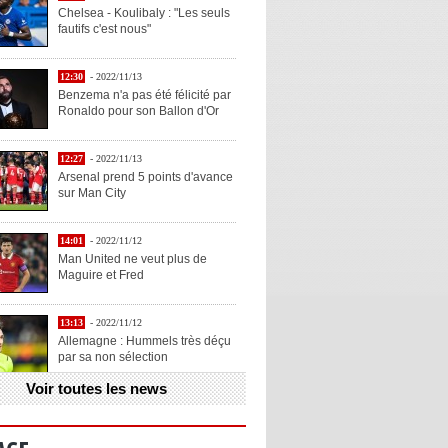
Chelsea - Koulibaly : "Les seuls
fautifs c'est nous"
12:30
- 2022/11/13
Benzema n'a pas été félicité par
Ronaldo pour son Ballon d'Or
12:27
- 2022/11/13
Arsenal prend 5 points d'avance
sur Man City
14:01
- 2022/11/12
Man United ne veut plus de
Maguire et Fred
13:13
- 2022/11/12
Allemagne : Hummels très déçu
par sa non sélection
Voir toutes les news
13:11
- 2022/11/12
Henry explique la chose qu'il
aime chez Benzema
...
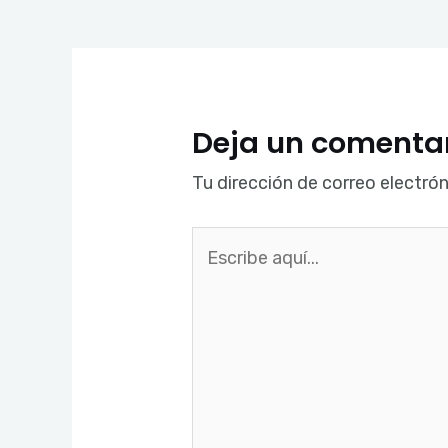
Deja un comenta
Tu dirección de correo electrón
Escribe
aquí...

§ DESCRIPTION OF THE TASK
Scan the listing above. Gather each line that contains the word "Benzema".

§ TASK RESULT
Benzema n'a pas été félicité par
aime chez Benzema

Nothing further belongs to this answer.